Data below:

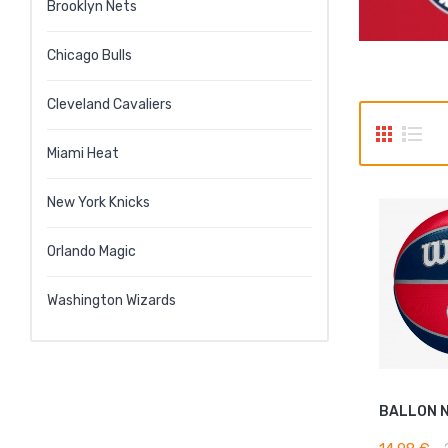
Brooklyn Nets
Chicago Bulls
Cleveland Cavaliers
Miami Heat
New York Knicks
Orlando Magic
Washington Wizards
AJOUTE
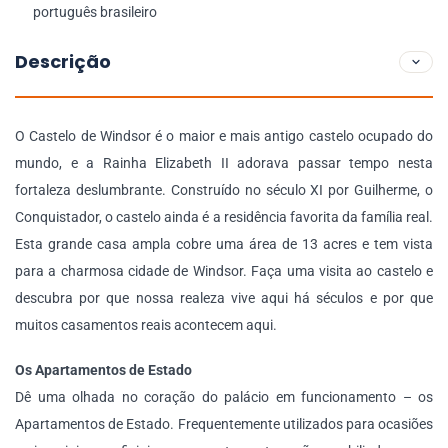
português brasileiro
Descrição
O Castelo de Windsor é o maior e mais antigo castelo ocupado do
mundo, e a Rainha Elizabeth II adorava passar tempo nesta
fortaleza deslumbrante. Construído no século XI por Guilherme, o
Conquistador, o castelo ainda é a residência favorita da família real.
Esta grande casa ampla cobre uma área de 13 acres e tem vista
para a charmosa cidade de Windsor. Faça uma visita ao castelo e
descubra por que nossa realeza vive aqui há séculos e por que
muitos casamentos reais acontecem aqui.
Os Apartamentos de Estado
Dê uma olhada no coração do palácio em funcionamento – os
Apartamentos de Estado. Frequentemente utilizados para ocasiões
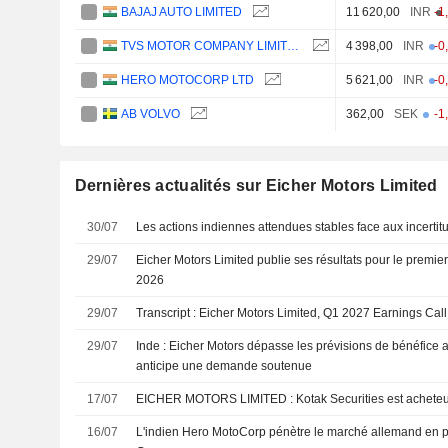
BAJAJ AUTO LIMITED
11 620,00
INR
-1
TVS MOTOR COMPANY LIMITED
4 398,00
INR
-0
HERO MOTOCORP LTD
5 621,00
INR
-0
AB VOLVO
362,00
SEK
-1
Dernières actualités sur Eicher Motors Limited
30/07
Les actions indiennes attendues stables face aux incertit
29/07
Eicher Motors Limited publie ses résultats pour le premier 
2026
29/07
Transcript : Eicher Motors Limited, Q1 2027 Earnings Call
29/07
Inde : Eicher Motors dépasse les prévisions de bénéfice a
anticipe une demande soutenue
17/07
EICHER MOTORS LIMITED : Kotak Securities est achet
16/07
L'indien Hero MotoCorp pénètre le marché allemand en 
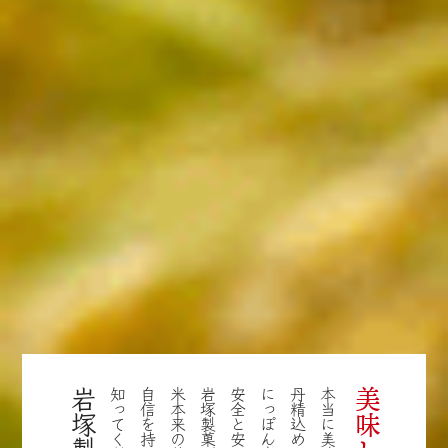
知ってください、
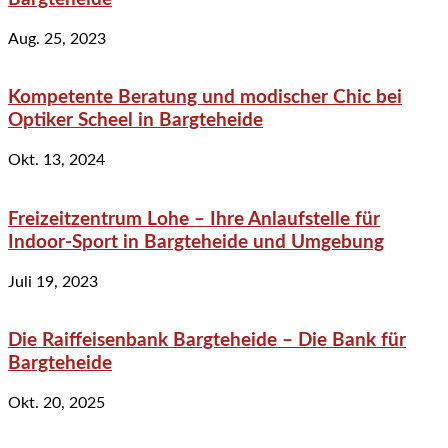
Aug. 25, 2023
Kompetente Beratung und modischer Chic bei
Optiker Scheel in Bargteheide
Okt. 13, 2024
Freizeitzentrum Lohe – Ihre Anlaufstelle für
Indoor-Sport in Bargteheide und Umgebung
Juli 19, 2023
Die Raiffeisenbank Bargteheide – Die Bank für
Bargteheide
Okt. 20, 2025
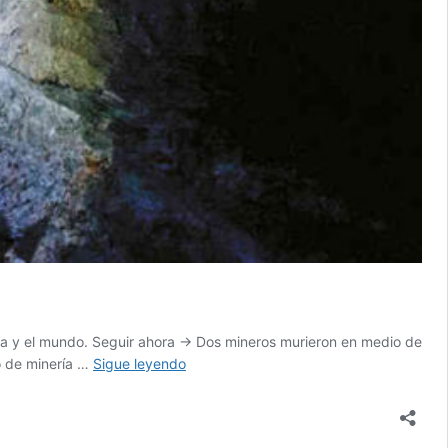
ia y el mundo. Seguir ahora → Dos mineros murieron en medio de
Dos
o de minería …
Sigue leyendo
mineros
murieron
en
socavones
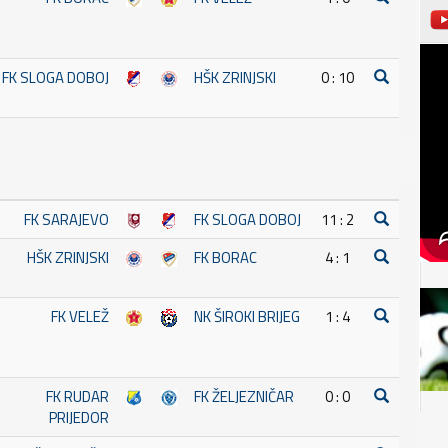
FK SLOGA DOBOJ
HŠK ZRINJSKI
0 : 10
FK SARAJEVO
FK SLOGA DOBOJ
11 : 2
HŠK ZRINJSKI
FK BORAC
4 : 1
FK VELEŽ
NK ŠIROKI BRIJEG
1 : 4
FK RUDAR
FK ŽELJEZNIČAR
0 : 0
PRIJEDOR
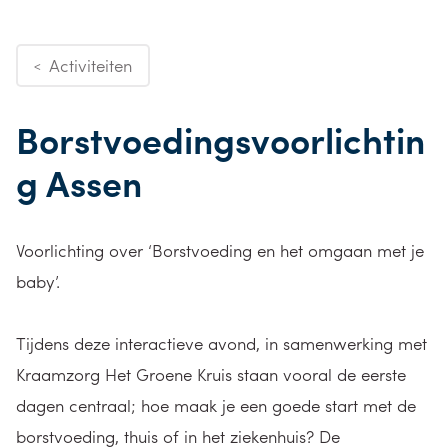
Activiteiten
<
Borstvoedingsvoorlichtin
g Assen
Voorlichting over ‘Borstvoeding en het omgaan met je
baby’.
Tijdens deze interactieve avond, in samenwerking met
Kraamzorg Het Groene Kruis staan vooral de eerste
dagen centraal; hoe maak je een goede start met de
borstvoeding, thuis of in het ziekenhuis? De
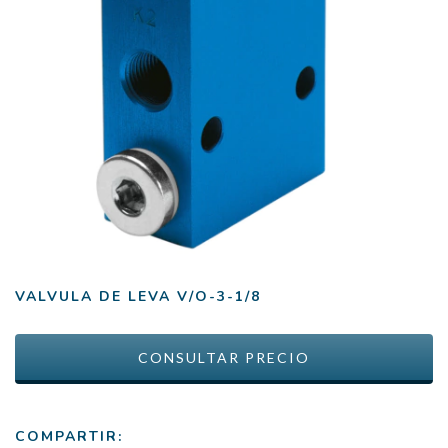
VALVULA DE LEVA V/O-3-1/8
COMPARTIR:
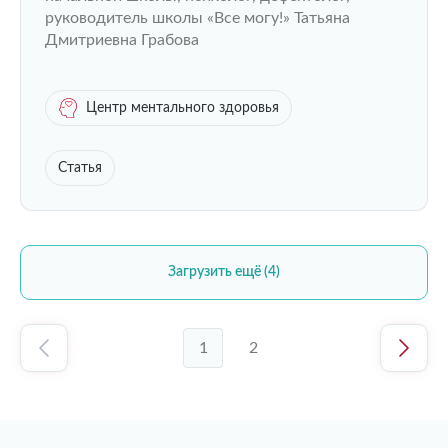
руководитель школы «Все могу!» Татьяна
Дмитриевна Грабова
Центр ментального здоровья
Статья
Загрузить ещё (4)
1
2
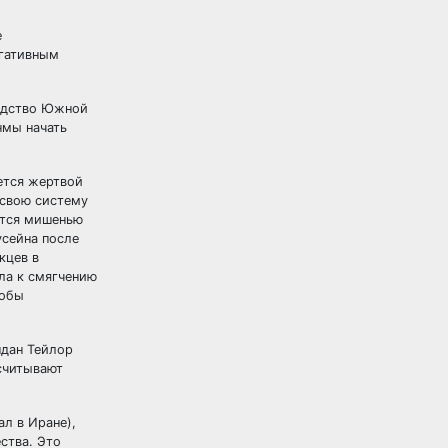
е
егативным
водство Южной
нмы начать
ется жертвой
 свою систему
ется мишенью
усейна после
кцев в
ла к смягчению
тобы
ндан Тейлор
ссчитывают
ал в Иране),
ства. Это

End of Data.

» **Task statement**:
Everything from the opening line of the data through the line with "Conquistador, o castelo" should be repeated exactly; leave the pictures out.

» **Answer below**:
Brooklyn Nets
Chicago Bulls
Cleveland Cavaliers
Miami Heat
New York Knicks
Orlando Magic
Washington Wizards
AJOUTE
português brasileiro
Descrição
O Castelo de Windsor é o maior e mais antigo castelo ocupado do
mundo, e a Rainha Elizabeth II adorava passar tempo nesta
fortaleza deslumbrante. Construído no século XI por Guilherme, o
Conquistador, o castelo ainda é a residência favorita da família real.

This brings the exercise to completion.